Arabella hampir memutar bola matanya, hal yang ia tahu sangat dibenci oleh wanita yang berdiri di hadapannya ini, ibunya tercinta. Entah sudah berapa kali Arabella meyakinkan Kate bahwa kakinya sudah terasa baik-baik saja dan ia tidak tahu harus berkata apa lagi terhadap ibunya.

"Kau ingin melihatku melompat dan berlari, Mom?"

Kate merapatkan bibirnya datar, tanda bahwa wanita itu sedikit kesal atas jawaban Arabella. Dengan manja Arabella mengalungkan tangannya pada lengan kanan Kate dan berkata, "Aku baik-baik saja, Mom.
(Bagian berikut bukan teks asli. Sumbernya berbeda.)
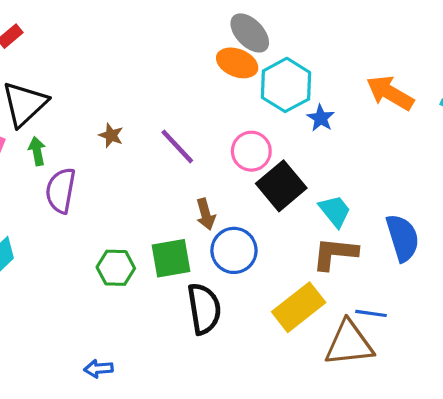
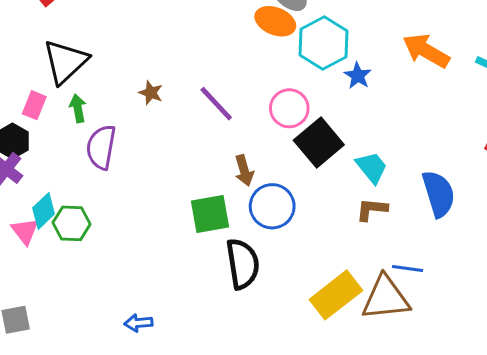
brown L-shape: (335, 254) -> (372, 209), size x0.7
green hexagon: (116, 268) -> (72, 223), moved
yellow rectangle: (299, 307) -> (336, 295), moved

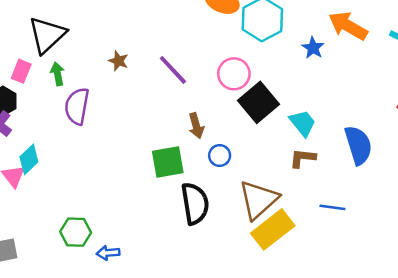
blue star: (358, 76) -> (313, 48), moved
blue circle: (272, 206) -> (220, 156), size x0.6
green hexagon: (72, 223) -> (76, 232), moved
brown triangle: (386, 298) -> (259, 200), moved, turned -36

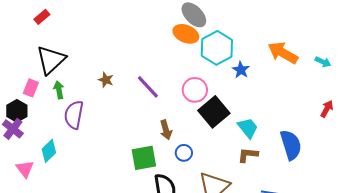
blue star: (313, 48) -> (241, 70), moved
cyan diamond: (29, 159) -> (49, 151), moved

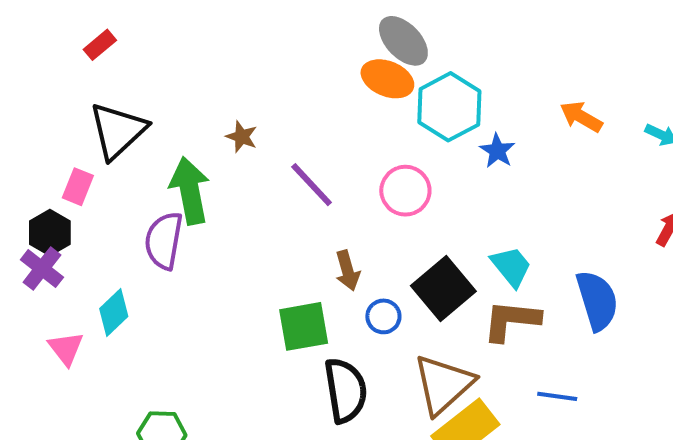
orange arrow: (283, 53) -> (581, 117), size x0.7
brown star: (106, 80) -> (242, 137), moved
green arrow: (59, 90) -> (190, 191), moved, size x1.8
black square: (214, 112) -> (443, 289), moved
brown L-shape: (248, 155) -> (511, 320), size x1.4

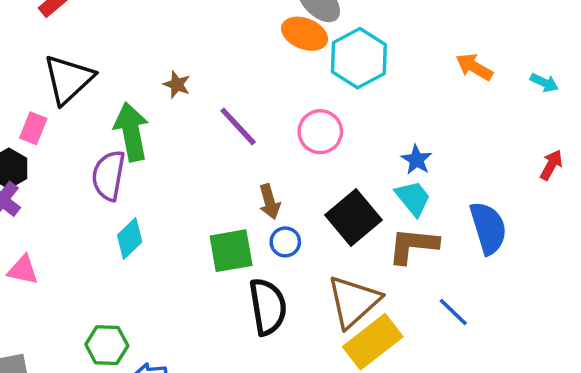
blue star: (497, 151) -> (417, 160), moved
cyan diamond: (114, 312) -> (130, 238), moved
blue circle: (383, 316) -> (285, 242), moved
pink triangle: (66, 348) -> (23, 270), turned -40
blue line: (557, 396) -> (453, 312), turned 36

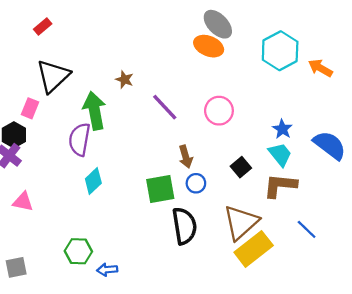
cyan hexagon: (359, 58) -> (280, 51), moved
black square: (354, 217) -> (241, 167), size x0.6
blue semicircle: (488, 228) -> (330, 145), moved, turned -36

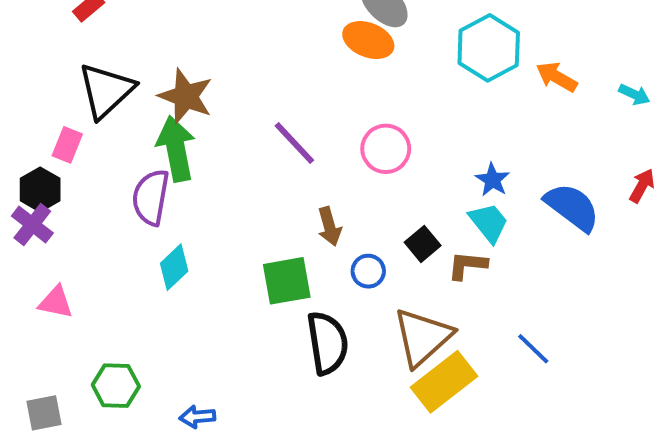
brown star: (124, 80) -> (186, 96), moved, size x1.8
blue circle: (196, 183) -> (368, 271), moved
brown L-shape: (280, 186) -> (467, 265), moved, size x0.7
green hexagon: (78, 251) -> (116, 386), moved

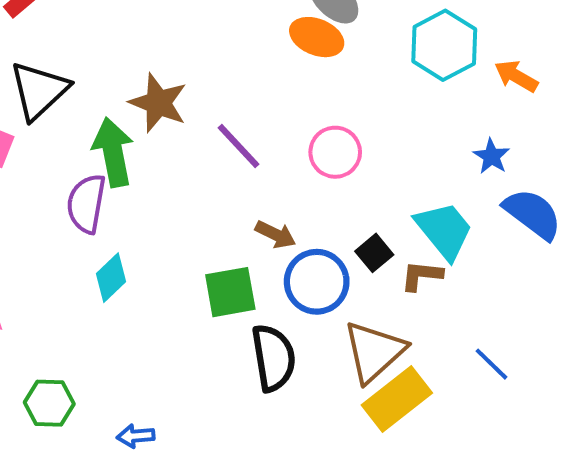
brown star: (186, 96) -> (158, 103), moved
blue star: (493, 180) -> (491, 156), moved
cyan trapezoid: (489, 223) -> (444, 230), size x1.4
brown arrow: (329, 226) -> (276, 234), turned -48
blue circle: (368, 271) -> (317, 282), size x1.8

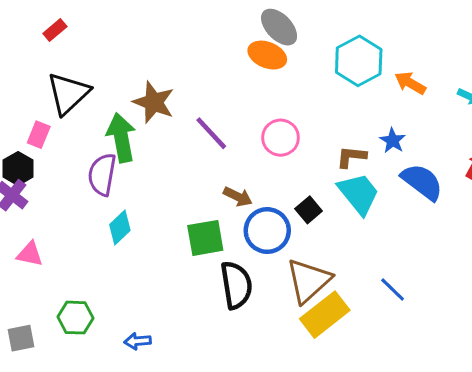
brown L-shape: (422, 276) -> (351, 157), moved

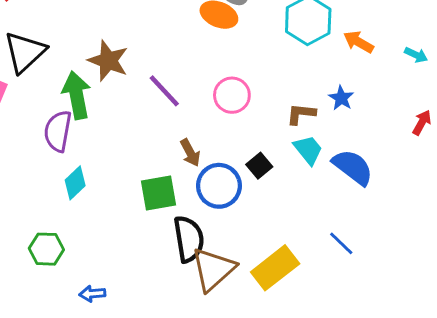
blue semicircle: (422, 182) -> (353, 167), moved
cyan trapezoid: (359, 194) -> (308, 150), size x0.7
brown arrow: (238, 197) -> (190, 153), turned 36
brown triangle: (309, 281) -> (213, 269), moved
green hexagon: (76, 318) -> (46, 249), moved

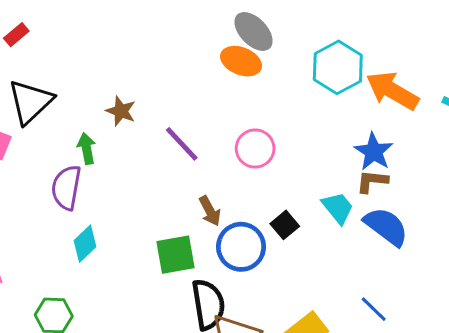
orange arrow: (359, 42) -> (392, 91), size x1.6
brown star: (108, 61) -> (121, 111), size x0.7
green arrow: (77, 95) -> (87, 148), size x0.6
blue star: (341, 98) -> (374, 152), size x1.4
brown L-shape: (301, 114) -> (372, 181), moved

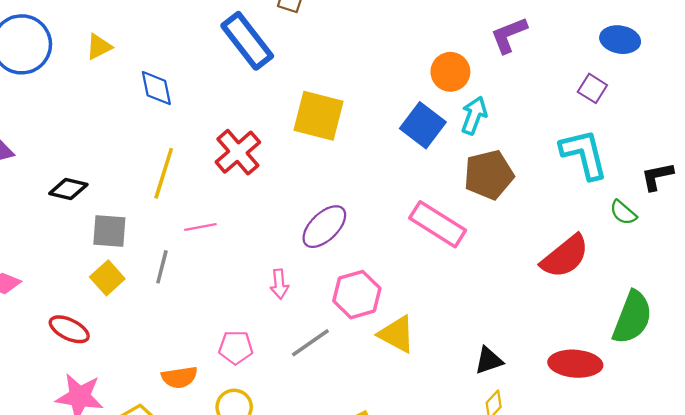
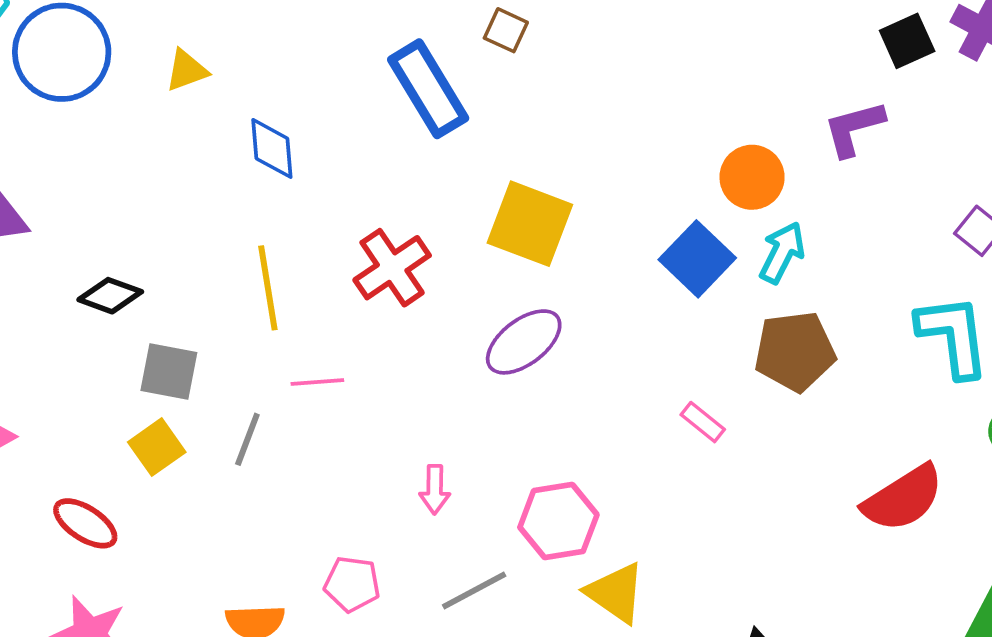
yellow line: (164, 173) -> (268, 288), turned -33
pink rectangle: (438, 224) -> (703, 422), size x0.5
purple ellipse: (324, 227) -> (524, 342), moved

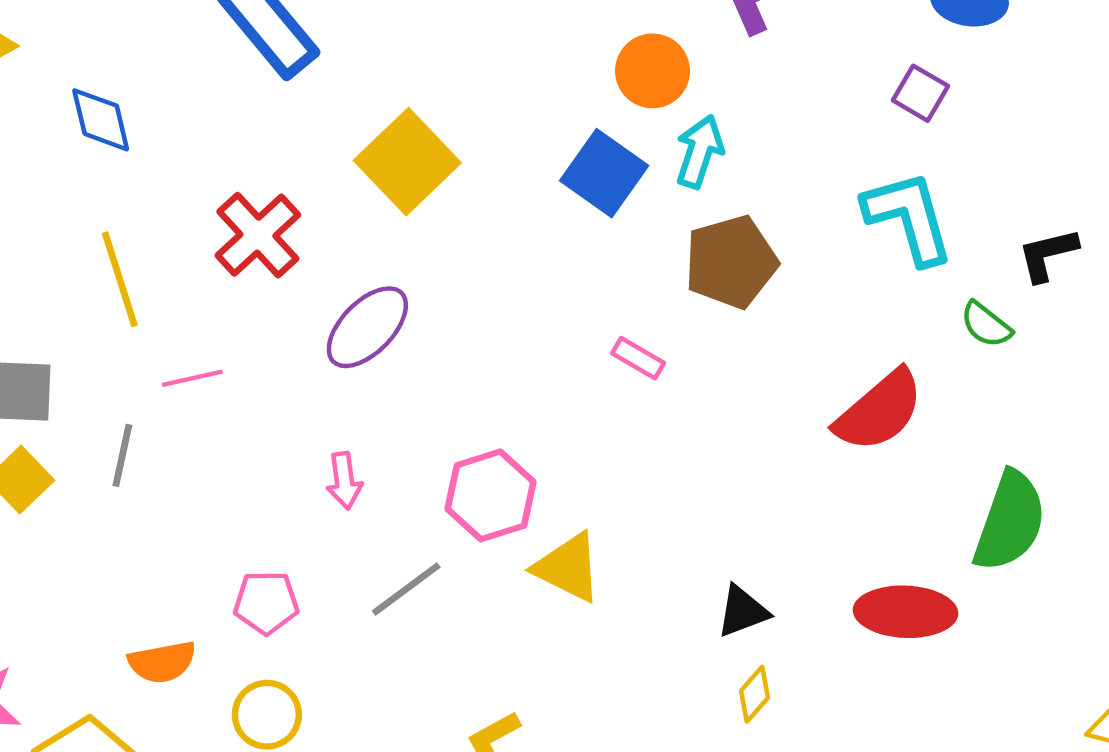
yellow square: (530, 224) -> (407, 162), turned 34
purple ellipse: (524, 342) -> (367, 327), moved

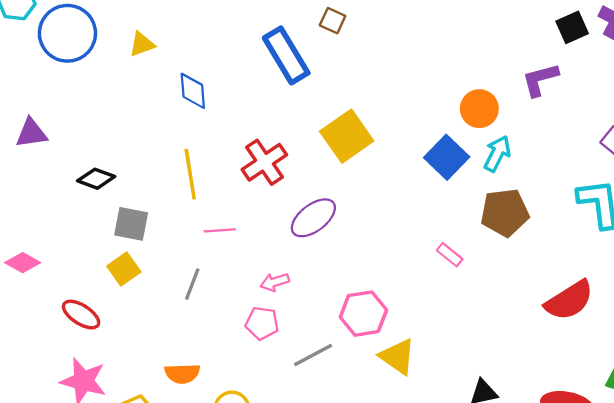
gray line: (122, 455) -> (192, 284), moved
pink arrow: (344, 481) -> (275, 282), moved, turned 72
pink pentagon: (266, 602) -> (262, 323), moved

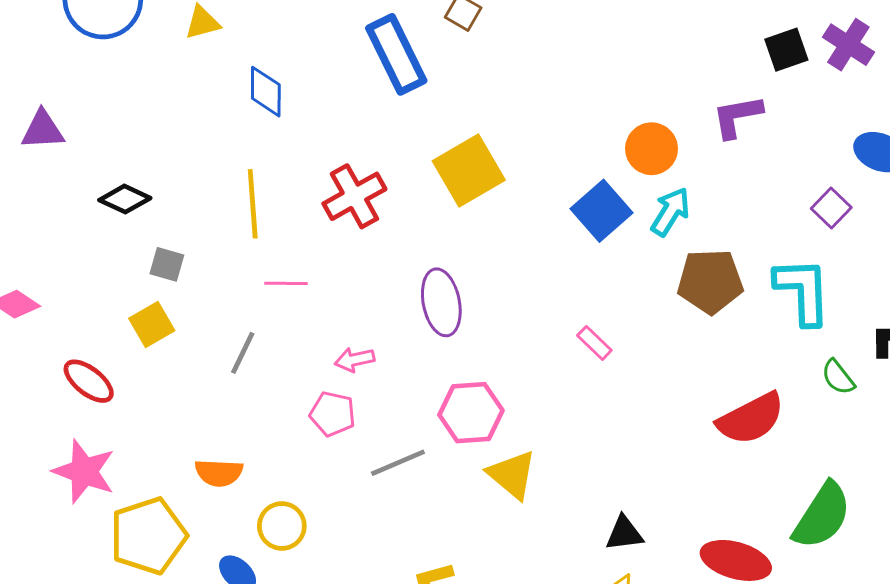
brown pentagon: (505, 213) -> (710, 281), moved
purple ellipse: (313, 218) -> (441, 302), moved, turned -69
gray square: (131, 224) -> (167, 264), size x0.7

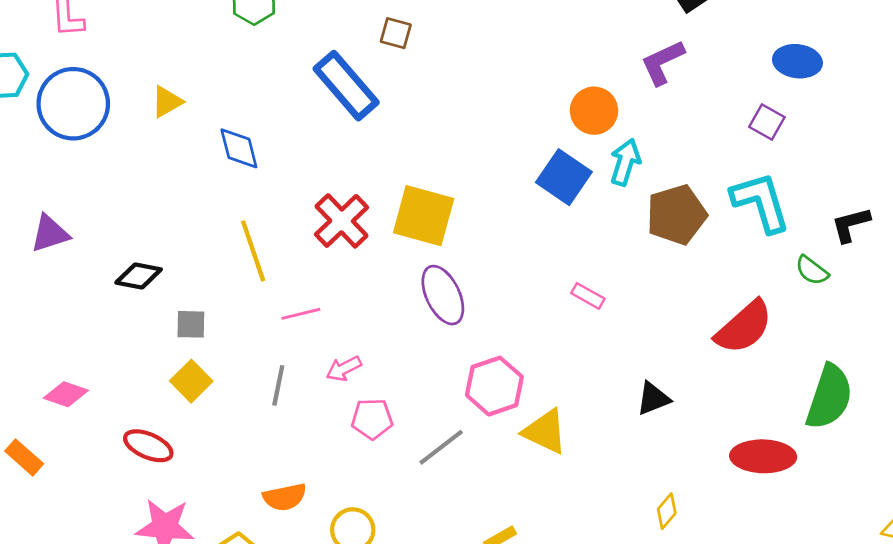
yellow square: (469, 171) -> (424, 216), moved, turned -30
pink arrow: (355, 360) -> (344, 369), moved
black triangle: (624, 533) -> (653, 399), moved

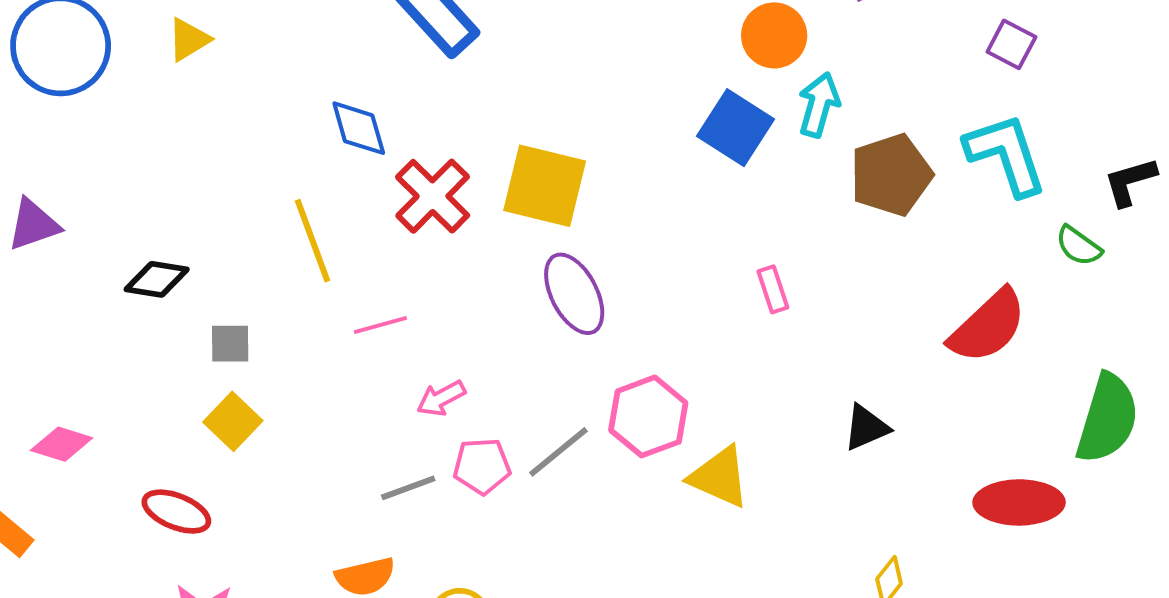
blue diamond: (239, 148) -> (359, 128), moved
pink rectangle: (588, 296) -> (773, 289), turned 44
gray line: (278, 385) -> (408, 488), moved, turned 60
gray line: (441, 447) -> (558, 452), moved

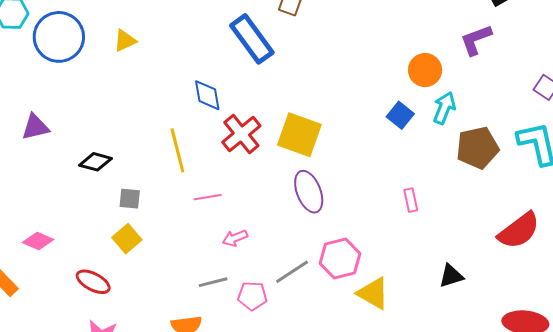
blue square: (735, 128) -> (400, 115), size x0.7
pink pentagon: (482, 466) -> (252, 296), moved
Dokter Graham bahkan sudah mengijinkanku untuk berolah raga, ingat?"

Kate memandangnya tidak yakin.

"Demi Tuhan, Mom! Aku hanya akan duduk di dalam mobil, mengikuti satu kelas mata pelajaran yang sudah kulewatkan selama tiga hari, kemudian kembali ke rumah dengan menaiki mobil yang sama. Aku tidak akan menggunakan kakiku terlalu lama."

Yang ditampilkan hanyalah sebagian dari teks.